Don’t Confuse Positive Discipline With Being a Doormat.

I recently came across a post in a parenting Facebook group (yes I do belong to parenting FB groups other than my own) where a mom was legitimately  concerned about her child’s safety, but feared stepping in and do something about it because she thought it would go against the principles of positive discipline and she didn’t want to say no to her kid. 

I’m talking serious stuff here, like her child was probably being lured by a predator on the internet, and this mom was worried that taking away her child’s screens would be damaging to their parent child relationship. 

This has me so freaking worried people! I am deeply concerned for this mother and her kiddo, and I also want to make sure that we’re not confusing positive discipline with handing over our power and knocking down our boundaries.

If you think that because positive discipline makes connection a priority when it comes to how we interact with our children, it means they are in charge, we’ve somehow gotten our wires crossed.

Connection does not equal being responsible for keeping kids happy, it does not mean we give until we’re bled dry, and it does not mean we eliminate the word no from our vocabulary.

It is rare, but there are situations where your kid has no say and you need to be in complete control.  If your child is unsafe, or is causing others to be unsafe, this is one of those times.

If your child is about to run in front of a car, you’re not going to stand on the sidewalk and start asking curiosity questions or pull out paper to brainstorm solutions.  You’re going to use your adult strength to yell, stop, grab and hold your kid to control them and keep them safe to the best of your ability.

If your child is throwing rocks at the playground and other kids are in danger of getting hurt, go ahead and use a curiosity question like “What do we need to do with the rocks to make sure that everyone is safe?” Or tell your kid what they can do with the rocks. “We can stack the rocks or we can leave the rocks on the ground but we may not throw the rocks.”

If for some reason and the reason is most likely that their brains are still developing so they’re not absorbing this information properly, they continue to throw the rocks (please tell me it’s extremely obvious that you can insert any unsafe behavior in place of throwing rocks), it is totally OK  to leave the park and let your child know you will try again another day.

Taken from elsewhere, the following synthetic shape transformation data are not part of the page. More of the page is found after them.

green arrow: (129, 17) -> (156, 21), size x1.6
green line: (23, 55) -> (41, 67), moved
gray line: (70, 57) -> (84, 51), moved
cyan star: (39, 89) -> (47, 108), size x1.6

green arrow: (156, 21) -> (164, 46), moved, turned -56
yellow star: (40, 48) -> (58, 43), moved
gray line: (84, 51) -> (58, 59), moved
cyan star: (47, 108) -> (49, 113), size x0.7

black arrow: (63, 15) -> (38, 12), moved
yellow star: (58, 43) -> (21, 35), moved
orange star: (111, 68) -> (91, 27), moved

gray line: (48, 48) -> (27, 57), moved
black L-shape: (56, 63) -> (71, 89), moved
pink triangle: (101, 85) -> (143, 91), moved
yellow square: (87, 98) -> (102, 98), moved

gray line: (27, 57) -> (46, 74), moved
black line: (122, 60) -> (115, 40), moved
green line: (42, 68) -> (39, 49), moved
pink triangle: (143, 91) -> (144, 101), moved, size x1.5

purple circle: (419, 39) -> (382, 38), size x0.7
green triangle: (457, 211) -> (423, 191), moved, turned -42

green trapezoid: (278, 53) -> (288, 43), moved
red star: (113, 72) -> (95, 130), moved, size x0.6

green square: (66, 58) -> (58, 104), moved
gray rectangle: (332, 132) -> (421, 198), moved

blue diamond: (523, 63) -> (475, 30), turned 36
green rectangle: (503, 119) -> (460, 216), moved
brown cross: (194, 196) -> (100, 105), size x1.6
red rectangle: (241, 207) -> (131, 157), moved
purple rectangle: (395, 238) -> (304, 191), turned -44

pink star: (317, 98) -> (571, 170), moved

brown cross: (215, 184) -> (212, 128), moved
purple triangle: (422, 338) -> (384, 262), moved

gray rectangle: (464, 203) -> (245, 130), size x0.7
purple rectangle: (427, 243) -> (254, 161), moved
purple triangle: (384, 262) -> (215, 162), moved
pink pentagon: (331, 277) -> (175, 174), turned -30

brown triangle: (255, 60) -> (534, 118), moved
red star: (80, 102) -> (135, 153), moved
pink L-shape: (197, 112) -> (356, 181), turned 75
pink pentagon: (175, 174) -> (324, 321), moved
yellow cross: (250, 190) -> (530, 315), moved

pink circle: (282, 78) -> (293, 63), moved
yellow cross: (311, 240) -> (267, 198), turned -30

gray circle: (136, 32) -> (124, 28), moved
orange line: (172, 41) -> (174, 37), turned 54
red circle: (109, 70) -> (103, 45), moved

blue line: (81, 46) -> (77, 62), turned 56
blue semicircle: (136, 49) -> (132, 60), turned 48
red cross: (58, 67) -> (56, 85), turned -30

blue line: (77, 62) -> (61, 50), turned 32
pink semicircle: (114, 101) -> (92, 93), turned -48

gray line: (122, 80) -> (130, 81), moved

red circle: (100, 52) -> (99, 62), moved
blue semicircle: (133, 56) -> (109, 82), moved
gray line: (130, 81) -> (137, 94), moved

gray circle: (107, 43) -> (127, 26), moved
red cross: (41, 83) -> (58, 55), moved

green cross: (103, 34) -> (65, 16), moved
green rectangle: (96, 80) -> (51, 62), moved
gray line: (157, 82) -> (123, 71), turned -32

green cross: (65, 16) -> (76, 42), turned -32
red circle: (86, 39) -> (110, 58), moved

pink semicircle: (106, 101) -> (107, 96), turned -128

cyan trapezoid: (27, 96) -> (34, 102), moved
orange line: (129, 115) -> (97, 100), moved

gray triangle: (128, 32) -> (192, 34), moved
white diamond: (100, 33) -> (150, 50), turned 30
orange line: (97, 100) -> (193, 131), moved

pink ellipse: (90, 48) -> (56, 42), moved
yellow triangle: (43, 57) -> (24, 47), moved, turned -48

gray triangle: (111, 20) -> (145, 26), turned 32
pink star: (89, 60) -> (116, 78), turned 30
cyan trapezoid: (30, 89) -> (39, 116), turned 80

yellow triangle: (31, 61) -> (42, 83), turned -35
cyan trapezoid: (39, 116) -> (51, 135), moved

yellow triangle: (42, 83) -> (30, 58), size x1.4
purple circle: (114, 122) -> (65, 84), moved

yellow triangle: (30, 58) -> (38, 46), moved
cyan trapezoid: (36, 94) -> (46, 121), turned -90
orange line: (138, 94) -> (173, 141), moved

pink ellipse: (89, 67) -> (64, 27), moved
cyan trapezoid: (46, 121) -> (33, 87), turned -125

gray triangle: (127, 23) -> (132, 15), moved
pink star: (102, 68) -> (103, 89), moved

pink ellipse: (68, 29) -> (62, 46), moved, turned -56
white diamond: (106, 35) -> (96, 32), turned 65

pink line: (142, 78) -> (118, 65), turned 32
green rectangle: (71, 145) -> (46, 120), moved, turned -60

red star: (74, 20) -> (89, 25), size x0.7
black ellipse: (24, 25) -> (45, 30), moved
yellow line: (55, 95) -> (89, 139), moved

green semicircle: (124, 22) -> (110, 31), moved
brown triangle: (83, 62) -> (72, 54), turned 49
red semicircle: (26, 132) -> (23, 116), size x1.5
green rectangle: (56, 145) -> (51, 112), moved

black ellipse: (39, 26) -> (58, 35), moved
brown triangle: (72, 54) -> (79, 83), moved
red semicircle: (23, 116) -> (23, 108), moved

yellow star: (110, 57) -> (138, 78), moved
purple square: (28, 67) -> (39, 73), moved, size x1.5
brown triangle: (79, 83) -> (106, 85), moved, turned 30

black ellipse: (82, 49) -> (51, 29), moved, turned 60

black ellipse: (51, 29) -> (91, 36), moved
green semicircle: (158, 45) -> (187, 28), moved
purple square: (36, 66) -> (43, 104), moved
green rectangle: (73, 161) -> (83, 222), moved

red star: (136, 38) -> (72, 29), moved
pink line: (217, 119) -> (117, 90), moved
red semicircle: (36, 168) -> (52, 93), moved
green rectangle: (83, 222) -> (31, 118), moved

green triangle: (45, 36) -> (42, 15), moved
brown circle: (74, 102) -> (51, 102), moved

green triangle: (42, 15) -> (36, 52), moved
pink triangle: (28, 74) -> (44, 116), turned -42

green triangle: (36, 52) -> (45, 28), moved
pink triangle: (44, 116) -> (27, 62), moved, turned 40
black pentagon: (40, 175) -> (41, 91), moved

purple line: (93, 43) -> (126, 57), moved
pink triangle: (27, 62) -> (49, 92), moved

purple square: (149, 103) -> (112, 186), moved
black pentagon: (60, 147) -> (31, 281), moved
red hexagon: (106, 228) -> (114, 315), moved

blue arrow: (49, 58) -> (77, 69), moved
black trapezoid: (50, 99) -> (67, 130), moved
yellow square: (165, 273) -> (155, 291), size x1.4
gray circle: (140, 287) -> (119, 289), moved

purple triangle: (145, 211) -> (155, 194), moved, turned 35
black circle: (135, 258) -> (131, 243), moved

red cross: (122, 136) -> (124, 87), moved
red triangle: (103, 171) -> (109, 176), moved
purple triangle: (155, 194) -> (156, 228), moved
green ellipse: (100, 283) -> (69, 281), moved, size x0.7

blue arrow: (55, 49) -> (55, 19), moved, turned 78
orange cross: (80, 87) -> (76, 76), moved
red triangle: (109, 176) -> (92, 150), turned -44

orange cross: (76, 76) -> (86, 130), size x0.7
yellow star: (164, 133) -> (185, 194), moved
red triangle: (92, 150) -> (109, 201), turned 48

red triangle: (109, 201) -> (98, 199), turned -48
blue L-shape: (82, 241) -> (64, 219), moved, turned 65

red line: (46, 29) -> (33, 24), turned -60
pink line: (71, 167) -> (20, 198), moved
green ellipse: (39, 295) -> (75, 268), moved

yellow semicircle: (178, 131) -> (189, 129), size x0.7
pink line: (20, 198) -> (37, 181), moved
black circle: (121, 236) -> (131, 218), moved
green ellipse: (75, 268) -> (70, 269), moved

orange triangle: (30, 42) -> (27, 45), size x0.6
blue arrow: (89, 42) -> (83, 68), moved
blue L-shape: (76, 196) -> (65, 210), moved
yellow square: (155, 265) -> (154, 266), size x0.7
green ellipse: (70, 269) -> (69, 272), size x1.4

Even if your kiddo is having an all time monster of a temper tantrum as you carry them to the car, it’s going to be OK.

If you see that supervision needs to be ramped up for a little while, go ahead and ramp it up.

If there is a toy (including screens for bigger kids) that your child is having a hard time navigating the rules of play with, it’s OK for that toy to go away for a while until a little more brain development has happened and they are able to grasp the concepts they need to play well.

 We’re in the business of making sure needs are met and monitoring cognitive ability.

Sometimes people need to take a few steps backward and get back to basics before they can move forward and have the privileges that come with growth.

It’s our job to guide our kids through those lessons and help them to take those steps back if they need to.

Our job is not to shelter our kids from disappointment. 

The key to this is that you’re not attacking their character, you’re not shaming them. You’re parenting with the mindset that everyone makes mistakes and mistakes are learning opportunities.

We want them to be resilient and part of that is allowing them to exercise their disappointment muscles so they know how to go through it and come out stronger on the other side. 

When you have taken every action necessary to make sure that your children are out of harms way, you can begin from that point to build connection.

You are not a doormat, you are not powerless, you are the parent.